||Take a MomentToday we lost a friend. We lost a mentor, an inspiration, a visionary, an enigma; a part of our family.|
I'm not going to attempt to write any kind of summary of Monty's life. That's not my place, nor my intention today.
My intentions are to let you know that it’s okay to be impacted by this. it’s not “silly”, “pathetic”, "random" or “weird”.
If you're here, chances are Monty has made an impact on your life somehow, and this tragic news will impact you. You will feel something, and that is not only natural - it's normal.
I want you to know that the support, compassion and kindness you've shown each other is indescribable; but sometimes we need a little more help than we'd like to admit.
Events like these can be triggering for some people, so I hope that you take the time to be aware of how you're feeling - checking in with your body and listening to your internal dialogue.
If you're noticing that your body is feeling a bit out of the norm (perhaps you've got heightened senses, are trembling, having trouble breathing), your thoughts are darker than you feel comfortable with, or they're more difficult to control - please acknowledge these signs.
Everyone processes trauma and tragedy differently. Personally, I've been on anti-depressants and anti-anxiety medicine on and off for years, I attend group therapy three times a week, I see my individual therapist once a week and my incredible psychiatrist once a quarter. This may seem dramatic to some, but it's what I need to do to deal with my past traumas.
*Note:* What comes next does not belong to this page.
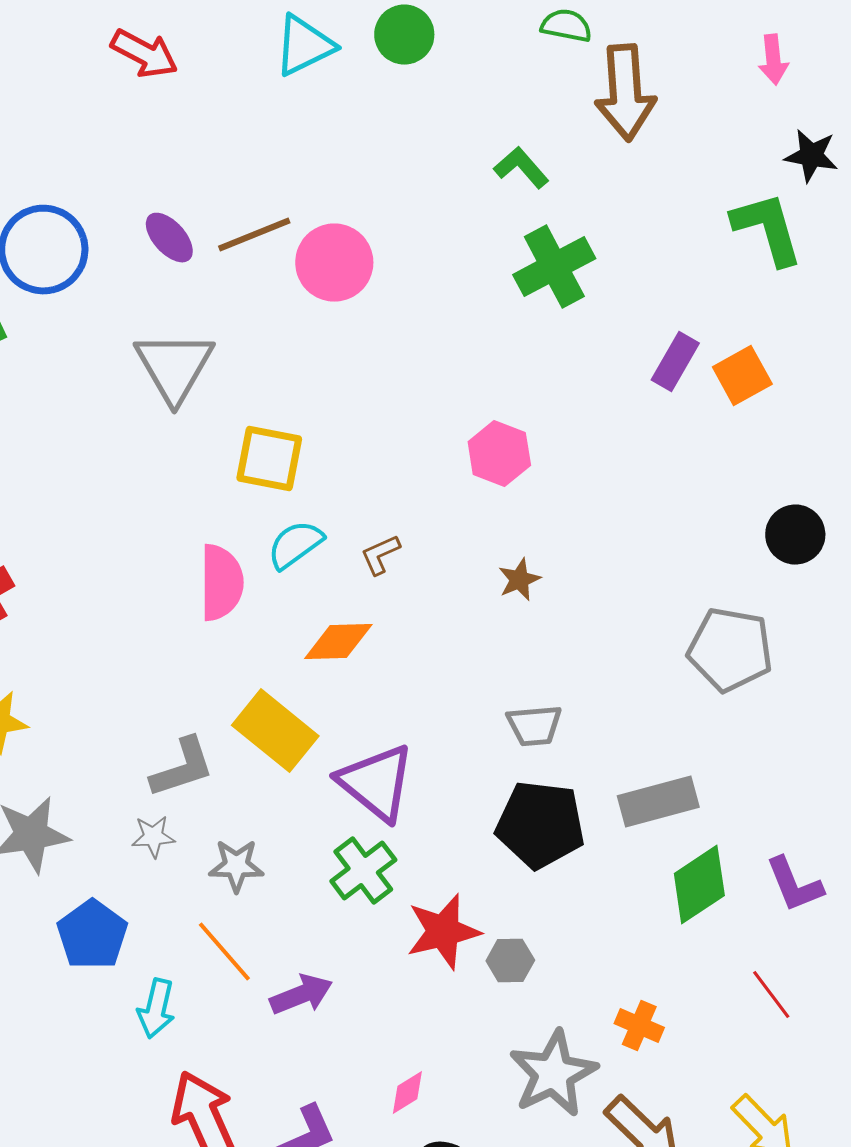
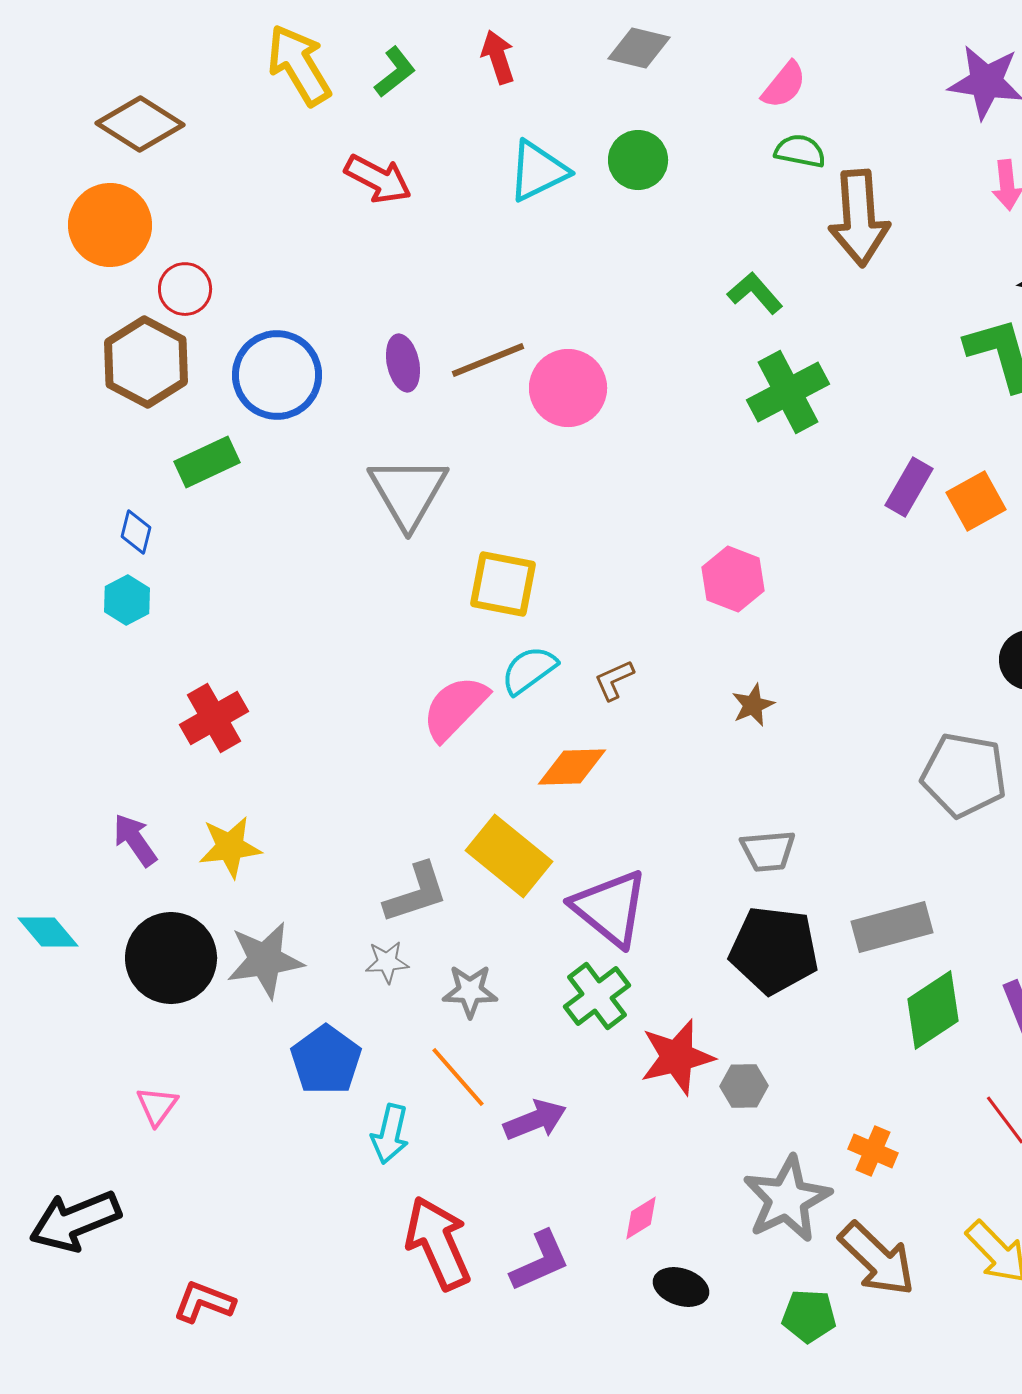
purple ellipse: (169, 238) -> (403, 363), turned 30
pink semicircle: (221, 583) -> (455, 708), turned -136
I'm telling you this because I'm passionate about eliminating stigma associated with any treatment or aid needed for a mental health crisis.
I hope to empower you to seek professional help if you're experiencing feelings (physical or emotional) that make you feel unsafe or frightened for yourself. It’s important that I say “professional” because, respectfully, however well intentioned our friends and family are - they are usually not trained psychologists or psychiatrists.
A lot of health insurance companies provide low cost access to mental health assistance, especially if it's for therapy. Just like teeth cleaning is free because it’s a “preventive action”, so is seeing a therapist. Finding someone is as simple as using Google to find people in your area that take your insurance. If you don't have insurance but you are in a position to consider seeing a clinical practitioner, this locator can assist you in finding someone near you.
If you don't have health insurance, or just need a little assistance to get you out of a tail spin, I recommend the following sites for the US and Australia.
National Suicide Prevention Line: 1 (800) 273-8255
Lifeline Australia: 13 11 14
There are also many non-profit organisations specific to your areas that you have access to, if you search for them.
Please be aware that positive mental health strategies vary from person to person.
Something that might work for you, mightn't work for another person. Checking in with how you feel about things is an important step in finding what works for you, and I encourage you to practise. Sitting with feelings is not a negative thing, in fact it's an important part of healing - acknowledgement. However, as I previously mentioned - feelings of fear, panic and being unsafe can be troubling. I encourage you to seek that little extra help, should you need it - because sometimes we all do, even if we don't talk about it.
Of course, if at any time you feel you might be a danger to yourself or others, please call Emergency Services immediately. They're there to help you.
This is my homage to Monty. Over the duration of his hospitalisation, I've struggled to find words when discussing him, his work and his contagious passion. Right now is no different.
This sucks. Epic fucking balls. Regardless, you deserve to feel safe; we all do. Please check in with yourself.